EXERCISE DESCRIPTION >> Using the material below, set down only the line containing "Segment anything that is right iliac vein." and the lines after it, unchanged.

Start of Block

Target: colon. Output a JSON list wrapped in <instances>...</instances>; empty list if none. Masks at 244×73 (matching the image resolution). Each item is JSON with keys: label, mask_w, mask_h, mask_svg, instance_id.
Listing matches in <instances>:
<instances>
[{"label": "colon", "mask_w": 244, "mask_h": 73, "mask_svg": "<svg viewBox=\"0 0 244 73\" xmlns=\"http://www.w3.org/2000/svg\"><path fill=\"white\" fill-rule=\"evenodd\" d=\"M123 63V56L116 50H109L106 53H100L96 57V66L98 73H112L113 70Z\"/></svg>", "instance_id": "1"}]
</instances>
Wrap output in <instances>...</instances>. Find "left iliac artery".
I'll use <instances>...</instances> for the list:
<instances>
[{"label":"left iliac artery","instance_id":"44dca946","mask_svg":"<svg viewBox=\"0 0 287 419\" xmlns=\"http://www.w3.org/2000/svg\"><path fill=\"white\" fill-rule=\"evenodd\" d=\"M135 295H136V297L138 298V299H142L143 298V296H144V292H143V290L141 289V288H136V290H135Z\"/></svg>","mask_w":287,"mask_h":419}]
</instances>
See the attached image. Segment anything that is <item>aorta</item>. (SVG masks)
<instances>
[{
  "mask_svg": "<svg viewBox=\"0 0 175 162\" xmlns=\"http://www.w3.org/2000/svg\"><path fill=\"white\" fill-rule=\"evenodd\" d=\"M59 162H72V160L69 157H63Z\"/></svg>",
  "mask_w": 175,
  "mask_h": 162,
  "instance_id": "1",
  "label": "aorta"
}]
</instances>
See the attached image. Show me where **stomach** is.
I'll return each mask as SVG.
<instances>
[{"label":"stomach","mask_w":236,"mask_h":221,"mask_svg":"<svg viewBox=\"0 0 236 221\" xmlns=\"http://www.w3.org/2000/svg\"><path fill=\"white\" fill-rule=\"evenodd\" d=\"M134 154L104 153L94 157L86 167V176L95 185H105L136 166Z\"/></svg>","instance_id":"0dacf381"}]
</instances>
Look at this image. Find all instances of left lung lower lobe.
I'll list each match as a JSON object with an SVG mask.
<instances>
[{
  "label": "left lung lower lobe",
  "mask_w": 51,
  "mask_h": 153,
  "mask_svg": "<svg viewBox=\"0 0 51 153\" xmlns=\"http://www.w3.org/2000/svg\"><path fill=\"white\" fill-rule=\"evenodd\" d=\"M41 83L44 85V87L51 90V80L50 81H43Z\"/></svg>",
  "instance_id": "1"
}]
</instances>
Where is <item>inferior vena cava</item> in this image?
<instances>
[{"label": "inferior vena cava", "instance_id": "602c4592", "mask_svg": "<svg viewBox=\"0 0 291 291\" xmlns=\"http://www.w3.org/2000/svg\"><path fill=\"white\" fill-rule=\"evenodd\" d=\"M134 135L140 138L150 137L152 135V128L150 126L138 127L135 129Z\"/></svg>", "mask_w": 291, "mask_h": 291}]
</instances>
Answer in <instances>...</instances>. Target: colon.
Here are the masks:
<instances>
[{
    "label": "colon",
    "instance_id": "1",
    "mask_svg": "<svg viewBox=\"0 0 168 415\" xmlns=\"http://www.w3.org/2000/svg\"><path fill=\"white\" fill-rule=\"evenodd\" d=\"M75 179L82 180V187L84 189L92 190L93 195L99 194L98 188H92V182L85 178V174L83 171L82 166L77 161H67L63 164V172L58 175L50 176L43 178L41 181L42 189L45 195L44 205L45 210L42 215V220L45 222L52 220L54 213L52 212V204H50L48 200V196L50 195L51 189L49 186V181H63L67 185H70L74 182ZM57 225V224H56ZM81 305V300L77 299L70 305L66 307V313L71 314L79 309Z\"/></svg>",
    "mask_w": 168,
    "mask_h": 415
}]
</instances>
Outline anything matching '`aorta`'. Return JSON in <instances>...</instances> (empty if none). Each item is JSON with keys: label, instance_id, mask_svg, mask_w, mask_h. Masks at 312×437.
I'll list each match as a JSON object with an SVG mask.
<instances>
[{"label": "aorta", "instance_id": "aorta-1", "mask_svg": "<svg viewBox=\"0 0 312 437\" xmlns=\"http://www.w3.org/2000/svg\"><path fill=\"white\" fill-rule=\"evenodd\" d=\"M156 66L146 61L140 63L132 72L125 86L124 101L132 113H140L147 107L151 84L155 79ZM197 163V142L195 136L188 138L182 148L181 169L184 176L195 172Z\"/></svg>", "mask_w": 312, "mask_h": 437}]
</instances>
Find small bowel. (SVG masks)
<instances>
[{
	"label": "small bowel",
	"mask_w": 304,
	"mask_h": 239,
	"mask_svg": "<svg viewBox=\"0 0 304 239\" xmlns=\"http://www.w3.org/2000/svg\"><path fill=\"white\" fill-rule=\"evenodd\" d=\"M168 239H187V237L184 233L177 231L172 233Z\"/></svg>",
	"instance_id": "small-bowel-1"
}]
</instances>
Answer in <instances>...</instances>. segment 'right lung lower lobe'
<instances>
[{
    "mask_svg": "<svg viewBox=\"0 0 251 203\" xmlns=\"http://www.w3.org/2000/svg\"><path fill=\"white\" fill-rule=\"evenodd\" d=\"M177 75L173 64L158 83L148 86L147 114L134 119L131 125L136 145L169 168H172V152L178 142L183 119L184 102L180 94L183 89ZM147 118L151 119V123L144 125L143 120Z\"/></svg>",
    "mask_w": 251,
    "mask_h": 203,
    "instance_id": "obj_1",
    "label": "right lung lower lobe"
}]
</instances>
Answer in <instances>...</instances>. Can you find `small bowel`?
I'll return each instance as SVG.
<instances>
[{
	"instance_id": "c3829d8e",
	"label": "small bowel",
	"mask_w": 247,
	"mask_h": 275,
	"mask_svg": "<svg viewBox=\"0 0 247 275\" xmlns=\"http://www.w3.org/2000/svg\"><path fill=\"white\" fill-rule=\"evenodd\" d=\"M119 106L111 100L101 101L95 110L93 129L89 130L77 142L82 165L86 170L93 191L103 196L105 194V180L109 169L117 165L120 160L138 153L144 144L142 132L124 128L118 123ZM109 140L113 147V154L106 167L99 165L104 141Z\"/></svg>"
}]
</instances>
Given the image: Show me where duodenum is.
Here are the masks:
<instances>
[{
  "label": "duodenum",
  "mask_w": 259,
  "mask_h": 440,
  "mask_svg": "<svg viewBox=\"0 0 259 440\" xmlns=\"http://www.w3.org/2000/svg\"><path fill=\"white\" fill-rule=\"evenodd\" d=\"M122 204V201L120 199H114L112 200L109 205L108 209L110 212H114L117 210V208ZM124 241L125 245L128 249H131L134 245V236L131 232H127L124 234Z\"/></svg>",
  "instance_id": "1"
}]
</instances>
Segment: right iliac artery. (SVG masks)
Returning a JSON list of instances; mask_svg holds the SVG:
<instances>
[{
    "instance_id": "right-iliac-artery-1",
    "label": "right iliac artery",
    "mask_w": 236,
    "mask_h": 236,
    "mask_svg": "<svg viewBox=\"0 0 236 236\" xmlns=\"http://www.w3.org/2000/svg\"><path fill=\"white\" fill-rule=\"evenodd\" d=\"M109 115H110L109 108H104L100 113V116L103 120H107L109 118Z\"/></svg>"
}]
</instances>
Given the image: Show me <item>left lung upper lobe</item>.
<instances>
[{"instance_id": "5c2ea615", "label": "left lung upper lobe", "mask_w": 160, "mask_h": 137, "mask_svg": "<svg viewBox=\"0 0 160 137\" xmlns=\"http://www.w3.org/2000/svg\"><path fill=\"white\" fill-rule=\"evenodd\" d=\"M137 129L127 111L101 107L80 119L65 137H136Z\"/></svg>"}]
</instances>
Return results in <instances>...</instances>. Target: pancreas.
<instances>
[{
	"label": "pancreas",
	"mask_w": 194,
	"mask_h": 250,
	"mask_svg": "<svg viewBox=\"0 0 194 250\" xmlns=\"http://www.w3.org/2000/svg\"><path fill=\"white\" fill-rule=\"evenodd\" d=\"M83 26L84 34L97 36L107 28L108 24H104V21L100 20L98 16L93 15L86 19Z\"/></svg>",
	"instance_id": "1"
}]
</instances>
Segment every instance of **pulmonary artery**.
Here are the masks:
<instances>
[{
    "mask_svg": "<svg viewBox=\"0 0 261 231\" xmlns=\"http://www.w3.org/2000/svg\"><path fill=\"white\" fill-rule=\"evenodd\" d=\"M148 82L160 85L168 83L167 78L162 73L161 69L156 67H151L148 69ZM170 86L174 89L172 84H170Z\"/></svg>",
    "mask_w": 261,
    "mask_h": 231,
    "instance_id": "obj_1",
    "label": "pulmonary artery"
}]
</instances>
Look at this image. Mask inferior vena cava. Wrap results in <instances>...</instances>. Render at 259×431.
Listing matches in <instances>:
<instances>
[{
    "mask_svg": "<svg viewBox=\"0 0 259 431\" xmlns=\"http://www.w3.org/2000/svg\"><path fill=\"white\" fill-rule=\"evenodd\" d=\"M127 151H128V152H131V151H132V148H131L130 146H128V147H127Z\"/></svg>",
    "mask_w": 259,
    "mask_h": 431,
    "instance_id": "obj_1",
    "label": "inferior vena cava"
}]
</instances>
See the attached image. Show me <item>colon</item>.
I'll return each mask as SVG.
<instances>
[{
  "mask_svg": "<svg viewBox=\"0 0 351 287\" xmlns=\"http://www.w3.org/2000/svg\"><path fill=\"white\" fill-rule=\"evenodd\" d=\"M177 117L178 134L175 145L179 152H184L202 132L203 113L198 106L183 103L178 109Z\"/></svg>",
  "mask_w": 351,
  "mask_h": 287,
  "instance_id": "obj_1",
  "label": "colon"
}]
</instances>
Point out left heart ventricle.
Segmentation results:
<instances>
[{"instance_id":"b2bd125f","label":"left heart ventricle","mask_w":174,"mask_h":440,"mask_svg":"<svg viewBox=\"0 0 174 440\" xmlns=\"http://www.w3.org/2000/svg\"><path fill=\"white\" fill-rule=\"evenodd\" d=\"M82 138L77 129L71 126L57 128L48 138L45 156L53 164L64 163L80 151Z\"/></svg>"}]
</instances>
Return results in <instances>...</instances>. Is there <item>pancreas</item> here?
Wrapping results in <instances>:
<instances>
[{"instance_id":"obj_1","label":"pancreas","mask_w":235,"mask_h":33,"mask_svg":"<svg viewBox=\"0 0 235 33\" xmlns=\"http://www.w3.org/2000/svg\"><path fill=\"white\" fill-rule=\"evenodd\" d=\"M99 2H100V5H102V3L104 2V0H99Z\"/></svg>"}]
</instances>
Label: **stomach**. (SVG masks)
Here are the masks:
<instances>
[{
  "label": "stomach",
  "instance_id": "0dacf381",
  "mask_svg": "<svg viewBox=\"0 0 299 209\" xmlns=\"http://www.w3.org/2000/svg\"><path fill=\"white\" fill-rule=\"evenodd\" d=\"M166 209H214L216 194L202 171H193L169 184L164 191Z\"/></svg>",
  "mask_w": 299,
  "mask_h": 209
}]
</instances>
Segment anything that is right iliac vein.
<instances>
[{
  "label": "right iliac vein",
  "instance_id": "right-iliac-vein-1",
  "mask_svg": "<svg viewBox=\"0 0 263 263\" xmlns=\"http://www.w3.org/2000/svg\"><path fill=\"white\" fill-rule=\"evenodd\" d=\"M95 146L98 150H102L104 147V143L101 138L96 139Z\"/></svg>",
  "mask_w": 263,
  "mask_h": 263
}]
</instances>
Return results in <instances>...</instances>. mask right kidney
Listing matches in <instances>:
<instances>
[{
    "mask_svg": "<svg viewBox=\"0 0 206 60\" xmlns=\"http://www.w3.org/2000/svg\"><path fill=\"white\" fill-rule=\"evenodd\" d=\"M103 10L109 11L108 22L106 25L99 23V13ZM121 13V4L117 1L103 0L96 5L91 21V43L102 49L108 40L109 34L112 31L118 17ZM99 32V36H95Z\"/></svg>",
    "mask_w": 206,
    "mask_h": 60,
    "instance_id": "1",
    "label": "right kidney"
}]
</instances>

End of Block

EXERCISE ANSWER >>
Segment anything that is right iliac vein.
<instances>
[{
  "label": "right iliac vein",
  "instance_id": "right-iliac-vein-1",
  "mask_svg": "<svg viewBox=\"0 0 263 263\" xmlns=\"http://www.w3.org/2000/svg\"><path fill=\"white\" fill-rule=\"evenodd\" d=\"M95 146L98 150H102L104 147V143L101 138L96 139Z\"/></svg>",
  "mask_w": 263,
  "mask_h": 263
}]
</instances>
Return results in <instances>...</instances>. mask right kidney
Listing matches in <instances>:
<instances>
[{
    "mask_svg": "<svg viewBox=\"0 0 206 60\" xmlns=\"http://www.w3.org/2000/svg\"><path fill=\"white\" fill-rule=\"evenodd\" d=\"M103 10L109 11L108 22L106 25L99 23V13ZM121 13V4L117 1L103 0L96 5L91 21V43L102 49L108 40L109 34L112 31L118 17ZM99 32V36H95Z\"/></svg>",
    "mask_w": 206,
    "mask_h": 60,
    "instance_id": "1",
    "label": "right kidney"
}]
</instances>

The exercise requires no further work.